Pipeline Health dates back to 2008 when a group of investors purchased two financially underperforming safety hospitals in Los Angeles County – Memorial Hospital of Gardena and East Los Angeles Doctors Hospital – in an effort to turn them around. Investors named the new company Avanti Hospitals.
Two other local hospitals soon joined the Avanti network: Huntington Park Community Hospital in 2010 and Coast Plaza Hospital in Norwalk in early 2011.
From the beginning, Avanti hospitals mainly provided basic emergency care services; they did not have expensive high-level trauma centers or highly specialized advanced surgery programs such as might be found at Beverly Grove-based Cedars-Sinai Health System or Westwood-based UCLA Health. This has allowed Avanti Hospitals to control costs quite tightly; for example, they did not employ many specialized surgeons or high-priced university researchers.
Avanti received a major boost from a new state law that took effect in 2010 aimed at strengthening hospitals that rely on low-income patients. The law imposed new fees on hospitals not protected by a safety net to raise funds that could be used to help hospitals with a safety net. In the first four years of this fee program, Avanti received an influx of about $60 million, according to a 2013 Business Journal article.
“This law was a big help for Avanti to get started and start making a profit,” said Craig Beam, an independent hospital consultant in Cowan Heights, Orange County, who has held several hospital board positions and managed care organizations.

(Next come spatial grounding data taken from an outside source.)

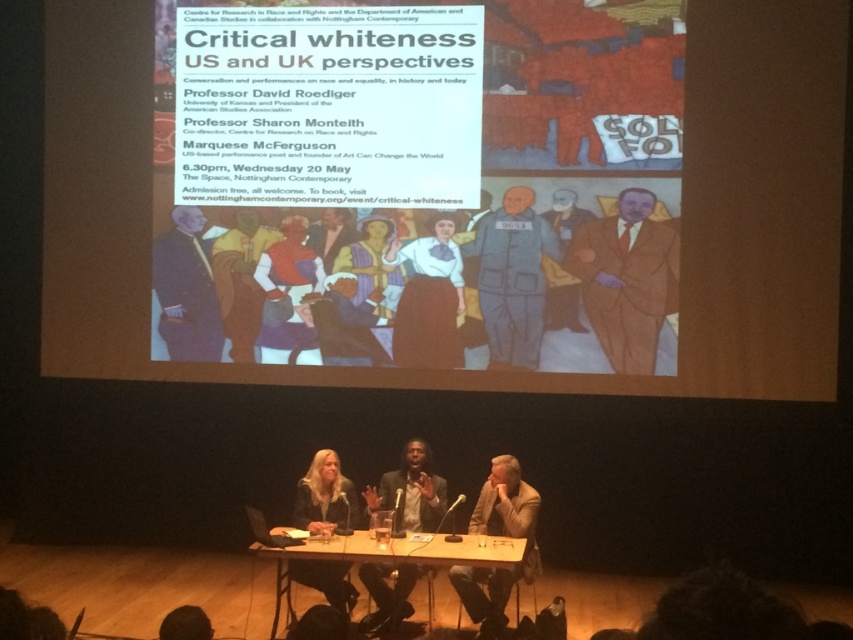 Can you confirm if matte paper poster at center is positioned to the left of matte gray jumpsuit at center?

No, matte paper poster at center is not to the left of matte gray jumpsuit at center.

Between matte paper poster at center and matte gray jumpsuit at center, which one has less height?

Standing shorter between the two is matte gray jumpsuit at center.

Which is in front, point (112, 300) or point (498, 276)?

Positioned in front is point (498, 276).

This screenshot has height=640, width=853. I want to click on matte paper poster at center, so click(x=453, y=186).

Does brown textured suit at right appear on the left side of wooden at center?

No, brown textured suit at right is not to the left of wooden at center.

What do you see at coordinates (625, 278) in the screenshot? This screenshot has width=853, height=640. I see `brown textured suit at right` at bounding box center [625, 278].

Is point (637, 292) less distant than point (393, 544)?

No.

At what (x,y) coordinates should I click in order to perform the action: click on brown textured suit at right. Please return your answer as a coordinate pair (x, y). The height and width of the screenshot is (640, 853). Looking at the image, I should click on (625, 278).

Consider the image. Does brown textured suit at right appear under matte brown suit at center?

In 2017, two of Avanti’s early investors – Nick Orzano and Mark Bell – started a new venture called Pipeline Health, focused on taking Avanti’s business model and applying it to hospitals in other states. Their first purchase, completed in 2018, was White Rock’s City Hospital in Dallas.
The following year, in 2019, Orzano and Bell bought out Avanti’s other investors, then renamed the entire company Pipeline Health.
But a few months later, the Covid-19 pandemic hit, exposing the inherent vulnerability of a business model that relied on trying to keep safety-net hospitals financially viable.
“Safety net hospitals are always on a knife edge for profitability,” Beam said. “The provider fee certainly helped, but even with that fee it’s still difficult.”
Once the pandemic hit, hospitals had their hands full treating Covid patients, acquiring personal protective equipment and ensuring there were enough beds and ventilators available, Soran said in an interview with the Business Journal last year.
Revenue was also hit as scheduled surgeries were halted for much of the first year of the pandemic, although Pipeline hospitals did not suffer as much of a drop in revenue as their counterparts without a safety net.
As the pandemic dragged on, staffing shortages worsened. This drove up the cost of hiring more staff.
“Safety net hospitals have struggled because of the pandemic,” Beam said. “It was a major cash flow crisis for those (hospitals that) weren’t well capitalized.”
To generate additional revenue, in July 2021, Pipeline Health entered into an agreement with Birmingham, Alabama-based Medical Properties Trust Inc., for a sale-leaseback of the land beneath its four hospitals in Los Angeles County. Financial details of the transaction were not disclosed. This was the second sale-leaseback for the hospital operator; the first was in 2013 and brought in $86 million in additional revenue.
But even last year’s sale-leaseback was not enough to turn around Pipeline’s finances. That’s why Pipeline announced plans in March to sell its two Chicago hospitals.